Often people have symptoms for several months before they get diagnosed, and the old fashioned way of diagnosing the disease is insensitive and can lead to false negatives. An even more important issue is the stigma attached to having TB. People would often rather not get tested for fear of getting a positive diagnosis, and those who are being treated often keep it a secret. We regularly come across tragic situations in which women are thrown out of their homes when their partner finds out they have TB.
So what are these old fashioned ways of testing for TB?
The standard test, which has been around for over a century, involves looking at stained sputum down a microscope. This is the only test that the majority of patients have access to. It only tells you whether TB is present, not whether the strain is regular, or drug-resistant, as they all look the same. This is a real problem. Modern molecular tests for MDR TB – that can often produce results within the same day – do exist but the challenge is making better tests affordable in the settings where most MDR TB occurs.
What is the method you have developed?
This research was led by two people; Eric Ramos in the lab and Samuel Schumacher who analysed the data. The question that they asked was: how can we concentrate TB from a sputum sample and identify it quickly? Normally, to concentrate a sample requires a centrifuge. These are expensive and unreliable, as well as being potentially biohazardous.
Eric’s idea was to concentrate the TB from a sputum sample not with a centrifuge, but with a filter. By sucking the sputum through a piece of filter paper he was able to concentrate the bacteria before growing them. This method is easier, quicker and safer than centrifuging, and is about as sensitive, which are real advantages in places with basic laboratory equipment.
Was this a ‘eureka’ moment?
Far from it! This method of concentrating the bacteria took years of work. A variety of different techniques were attempted, but filtration proved the best compromise between safety and efficiency.
What other benefits did your research produce?

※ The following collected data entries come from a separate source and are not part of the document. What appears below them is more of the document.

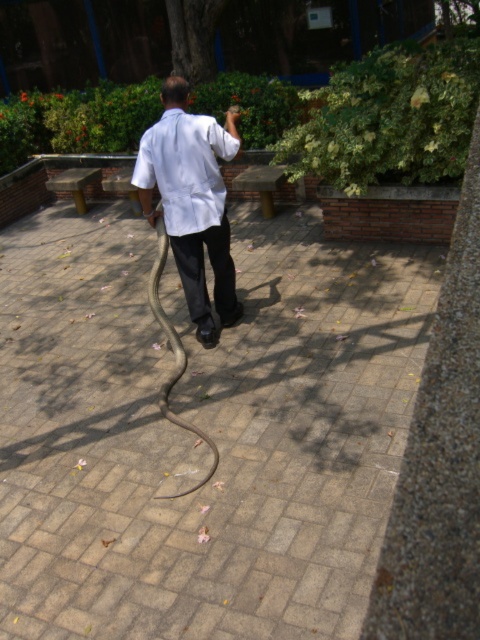 Question: Does white matte shirt at center have a larger size compared to shiny black snake at center?

Choices:
 (A) no
 (B) yes

Answer: (A)

Question: Which point is farther to the camera?

Choices:
 (A) shiny black snake at center
 (B) white matte dress shirt at center

Answer: (B)

Question: Which of the following is the closest to the observer?

Choices:
 (A) white matte shirt at center
 (B) shiny black snake at center

Answer: (B)

Question: Which object appears farthest from the camera in this image?

Choices:
 (A) white matte dress shirt at center
 (B) brick paved ground at center
 (C) shiny black snake at center

Answer: (A)

Question: Does brick paved ground at center have a larger size compared to white matte shirt at center?

Choices:
 (A) yes
 (B) no

Answer: (A)

Question: Can you confirm if white matte shirt at center is positioned above white matte dress shirt at center?

Choices:
 (A) yes
 (B) no

Answer: (B) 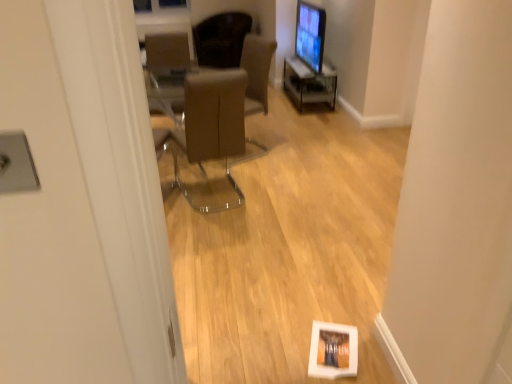 Locate an element on the screen. vacant space underneath brown leather chair at center, the third chair positioned from the top (from a real-world perspective) is located at coordinates (206, 193). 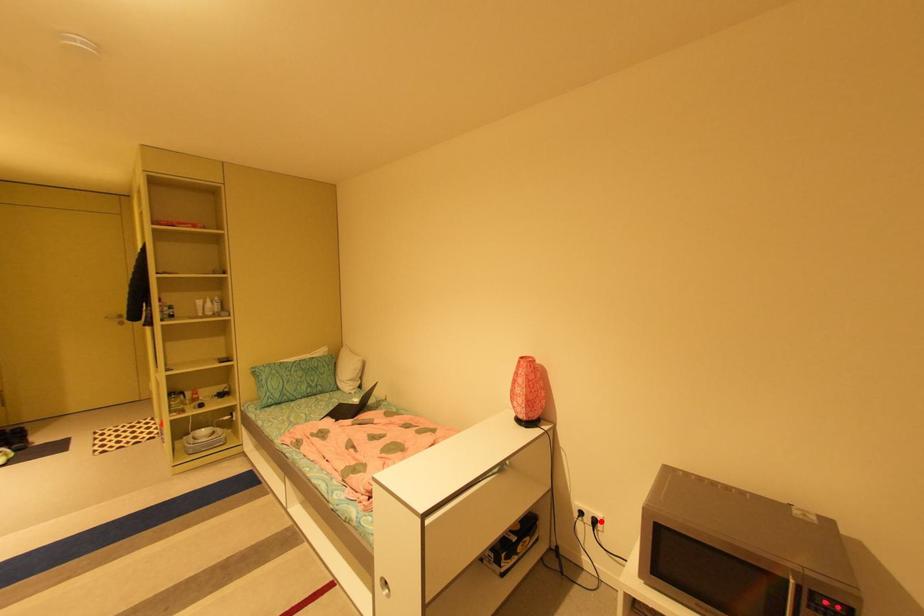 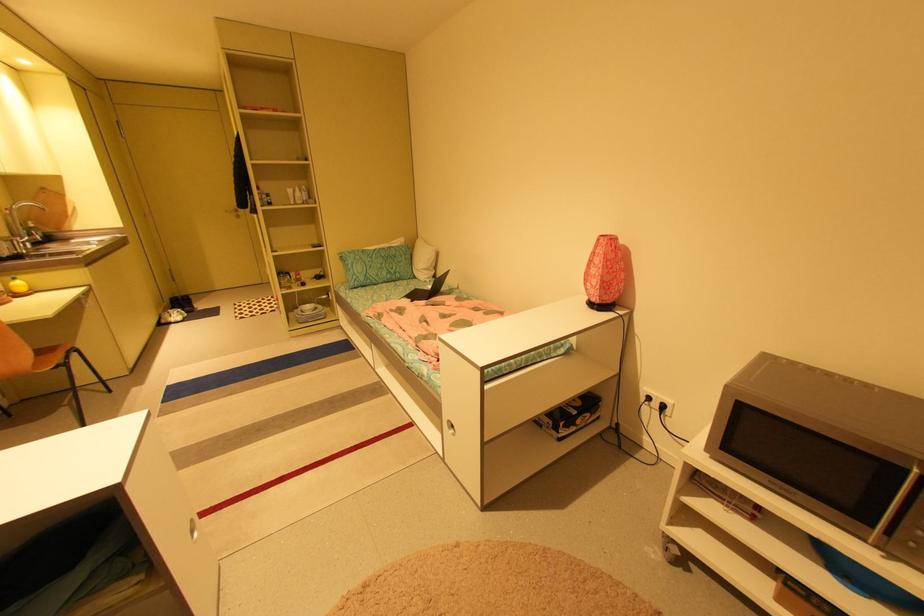 Where in the second image is the point corresponding to the highlighted location from the first image?

(669, 407) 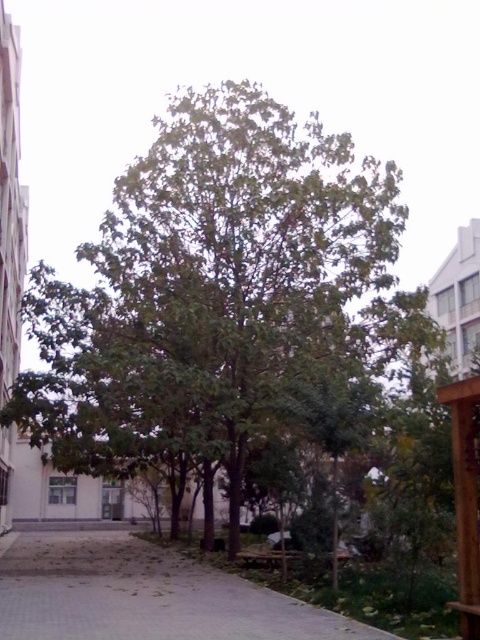 Which of these two, green leafy tree at center or gray concrete pavement at lower center, stands taller?

Standing taller between the two is green leafy tree at center.

Is point (254, 292) more distant than point (322, 612)?

Yes, it is.

Where is `green leafy tree at center`? The height and width of the screenshot is (640, 480). green leafy tree at center is located at coordinates (222, 298). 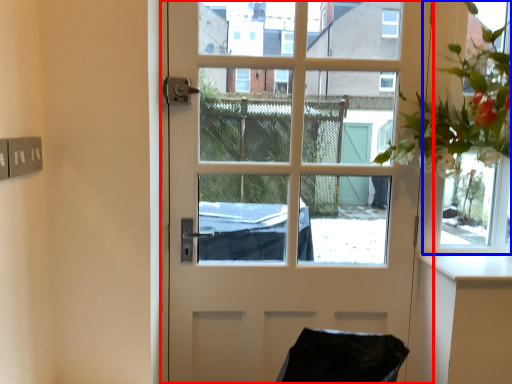 Question: Among these objects, which one is farthest to the camera, door (highlighted by a red box) or window frame (highlighted by a blue box)?

Choices:
 (A) door
 (B) window frame

Answer: (B) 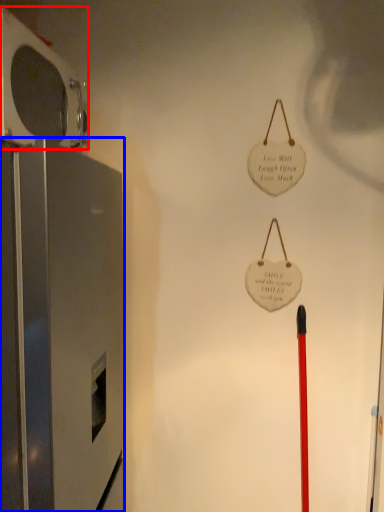 Question: Which object appears farthest to the camera in this image, appliance (highlighted by a red box) or appliance (highlighted by a blue box)?

Choices:
 (A) appliance
 (B) appliance

Answer: (A) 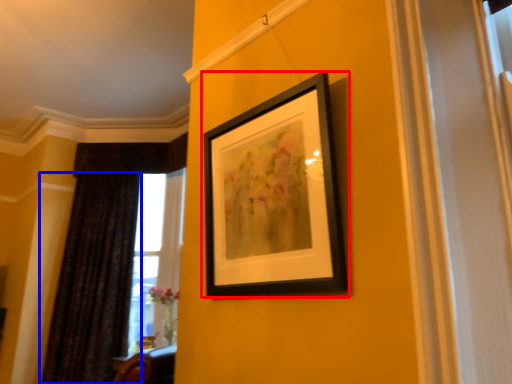 Question: Which object is further to the camera taking this photo, picture frame (highlighted by a red box) or curtain (highlighted by a blue box)?

Choices:
 (A) picture frame
 (B) curtain

Answer: (B)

Usually monitoring a sample to check rapidly for TB growth requires repeated microscopy to look for the characteristic bacterial colonies. M. tuberculosis grows very slowly and it takes about a month until colonies are visible to the naked eye – compared with only a week before colonies are visible down a microscope. But using the microscope takes a long time to monitor every sample for TB growth – hours every day when you have a lot of samples to check, which is difficult to manage.
After testing hundreds of chemicals, Eric developed a test using the inexpensive compound STC, which changes colour when TB grows, but doesn’t inhibit its growth. This allows lab workers to check in seconds, just with their naked eye, whether there is growth in a sample. Once a colour change is seen a quick microscope check can be used for the few samples that change colour to ensure that what has grown is TB and not a contaminant. This means that labs can test far more samples than if they had to monitor each one with a microscope.
What’s next?
The next project will involve finding a way to throw the microscope away completely! STC has never given a false negative, so we’ve never found a culture that contains TB, but doesn’t change colour. The dream is to find a compound which is specific to TB and only changes colour when TB is present, so we wouldn’t need the extra microscope step. We’re not there yet, but watch this space…
What can be done to tackle TB in Peru?
What we need moving forward is a more joined up approach. New diagnostic tools, like those outlined in this research paper, need to be integrated with improvements in case finding, infection control, treatment completion and especially in making TB care more accessible to poorer people. On their own, better diagnostic tools are not enough, just as better drugs alone won’t make a difference.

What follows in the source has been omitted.